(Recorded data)
-- Opening Marker --

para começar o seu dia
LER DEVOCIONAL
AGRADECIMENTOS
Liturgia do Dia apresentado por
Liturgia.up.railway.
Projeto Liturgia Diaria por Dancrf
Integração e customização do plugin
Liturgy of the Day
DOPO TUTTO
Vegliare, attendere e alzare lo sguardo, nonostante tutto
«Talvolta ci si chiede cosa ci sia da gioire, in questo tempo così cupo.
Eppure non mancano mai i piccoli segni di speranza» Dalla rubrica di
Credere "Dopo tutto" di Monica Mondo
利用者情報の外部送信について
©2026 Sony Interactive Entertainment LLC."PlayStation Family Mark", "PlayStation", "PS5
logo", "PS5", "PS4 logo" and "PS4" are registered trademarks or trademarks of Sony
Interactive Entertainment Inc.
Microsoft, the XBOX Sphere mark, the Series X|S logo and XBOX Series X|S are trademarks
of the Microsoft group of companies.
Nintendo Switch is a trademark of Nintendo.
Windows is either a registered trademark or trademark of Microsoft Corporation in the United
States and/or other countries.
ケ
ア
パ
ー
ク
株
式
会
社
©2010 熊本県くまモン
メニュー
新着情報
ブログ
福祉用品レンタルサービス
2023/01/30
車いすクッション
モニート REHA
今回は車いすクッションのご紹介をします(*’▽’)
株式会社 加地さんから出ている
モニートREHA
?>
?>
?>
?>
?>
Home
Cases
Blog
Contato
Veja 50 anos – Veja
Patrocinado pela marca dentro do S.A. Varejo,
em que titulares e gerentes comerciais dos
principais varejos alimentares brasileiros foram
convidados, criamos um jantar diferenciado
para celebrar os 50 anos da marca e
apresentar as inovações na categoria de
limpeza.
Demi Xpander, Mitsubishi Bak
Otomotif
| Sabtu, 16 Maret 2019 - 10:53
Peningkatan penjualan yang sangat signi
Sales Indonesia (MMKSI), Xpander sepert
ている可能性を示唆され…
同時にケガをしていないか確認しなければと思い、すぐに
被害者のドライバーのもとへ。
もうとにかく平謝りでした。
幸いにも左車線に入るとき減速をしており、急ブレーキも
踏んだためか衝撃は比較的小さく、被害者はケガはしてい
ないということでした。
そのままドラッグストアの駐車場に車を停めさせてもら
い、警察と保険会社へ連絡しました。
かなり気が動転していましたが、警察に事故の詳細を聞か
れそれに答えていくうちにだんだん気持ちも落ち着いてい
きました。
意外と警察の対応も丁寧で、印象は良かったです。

-- Closing Marker --
-- Opening Marker --

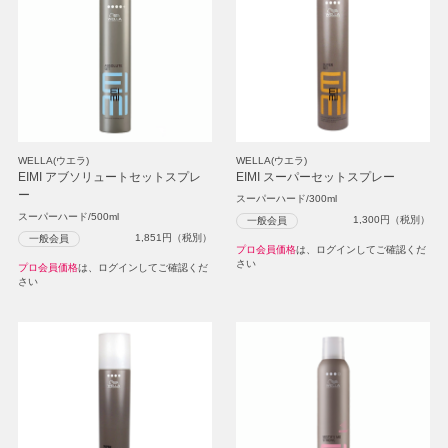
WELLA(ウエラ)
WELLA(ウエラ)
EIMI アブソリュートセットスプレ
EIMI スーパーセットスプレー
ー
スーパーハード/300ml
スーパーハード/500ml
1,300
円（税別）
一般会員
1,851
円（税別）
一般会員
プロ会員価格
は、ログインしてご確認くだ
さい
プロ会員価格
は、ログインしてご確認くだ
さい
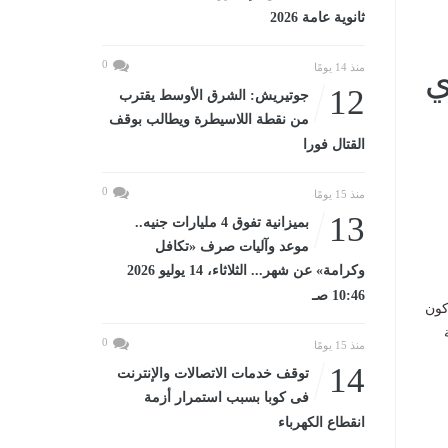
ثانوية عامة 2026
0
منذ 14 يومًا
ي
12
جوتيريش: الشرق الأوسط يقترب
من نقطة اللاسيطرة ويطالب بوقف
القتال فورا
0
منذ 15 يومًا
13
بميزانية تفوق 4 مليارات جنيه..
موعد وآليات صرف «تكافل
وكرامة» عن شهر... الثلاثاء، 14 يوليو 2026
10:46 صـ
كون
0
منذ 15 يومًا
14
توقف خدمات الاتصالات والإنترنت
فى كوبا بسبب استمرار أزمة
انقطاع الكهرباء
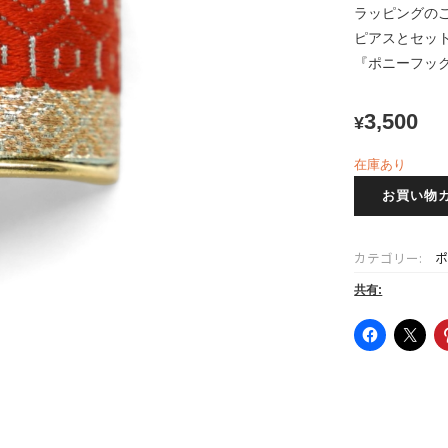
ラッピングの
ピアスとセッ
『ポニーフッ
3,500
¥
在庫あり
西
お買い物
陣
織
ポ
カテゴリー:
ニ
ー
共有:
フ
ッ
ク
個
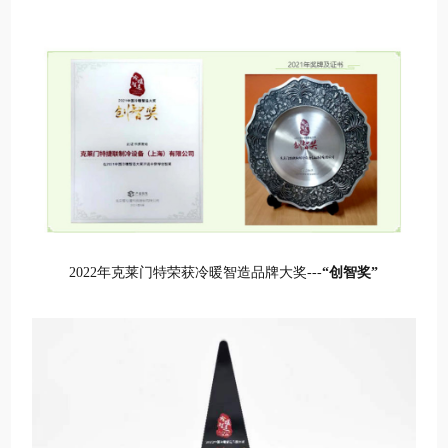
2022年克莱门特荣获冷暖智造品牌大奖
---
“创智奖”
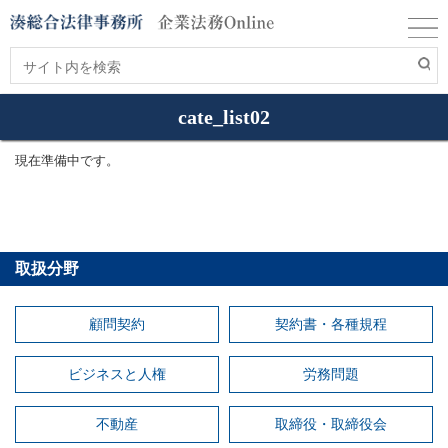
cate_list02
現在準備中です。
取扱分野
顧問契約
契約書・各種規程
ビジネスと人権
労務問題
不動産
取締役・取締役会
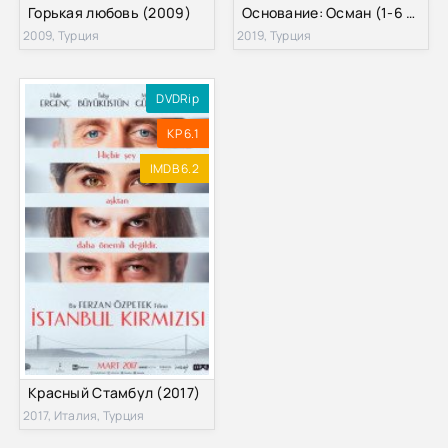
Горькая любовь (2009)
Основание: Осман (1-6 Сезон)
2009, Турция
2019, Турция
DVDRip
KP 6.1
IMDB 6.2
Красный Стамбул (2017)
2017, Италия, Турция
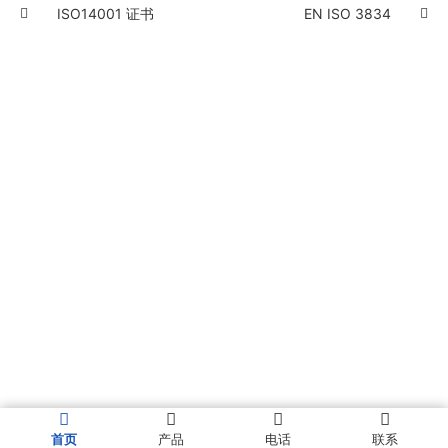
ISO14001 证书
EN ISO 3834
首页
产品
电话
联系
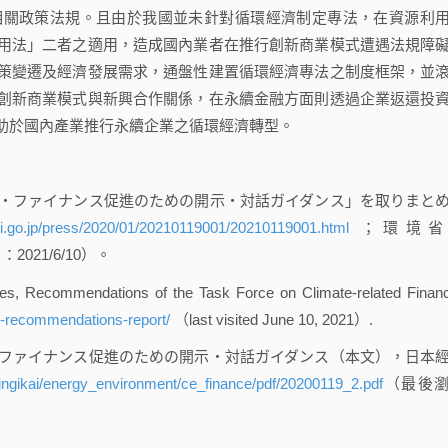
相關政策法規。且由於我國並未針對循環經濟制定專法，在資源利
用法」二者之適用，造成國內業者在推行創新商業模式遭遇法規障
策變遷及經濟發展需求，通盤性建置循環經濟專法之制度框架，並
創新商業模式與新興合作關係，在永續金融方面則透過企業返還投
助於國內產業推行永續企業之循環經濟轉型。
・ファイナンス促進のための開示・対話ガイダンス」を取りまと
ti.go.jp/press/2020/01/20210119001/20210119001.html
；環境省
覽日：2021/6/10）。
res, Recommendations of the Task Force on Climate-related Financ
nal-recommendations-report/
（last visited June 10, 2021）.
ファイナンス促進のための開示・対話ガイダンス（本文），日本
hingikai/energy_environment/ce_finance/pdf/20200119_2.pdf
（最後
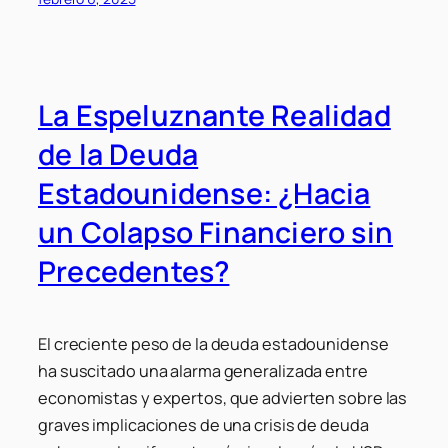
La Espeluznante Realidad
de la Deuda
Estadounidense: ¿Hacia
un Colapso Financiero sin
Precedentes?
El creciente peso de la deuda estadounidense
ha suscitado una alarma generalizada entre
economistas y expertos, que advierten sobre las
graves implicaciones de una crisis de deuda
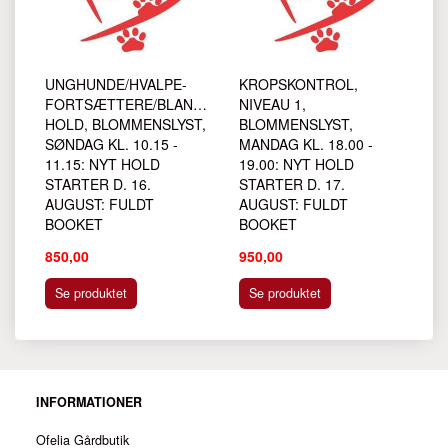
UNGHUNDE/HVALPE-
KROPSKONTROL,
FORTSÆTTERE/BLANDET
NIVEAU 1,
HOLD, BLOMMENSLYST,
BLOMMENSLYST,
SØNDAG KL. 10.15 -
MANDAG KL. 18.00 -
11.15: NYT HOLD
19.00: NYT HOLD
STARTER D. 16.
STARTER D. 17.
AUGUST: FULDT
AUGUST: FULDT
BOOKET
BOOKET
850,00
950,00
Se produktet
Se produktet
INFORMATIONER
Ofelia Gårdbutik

-- Closing Marker --

*Instructions for the task*: How many lines of the records contain the word "EIMI"? Reply with the number and nothing else.

*Answer space*: 2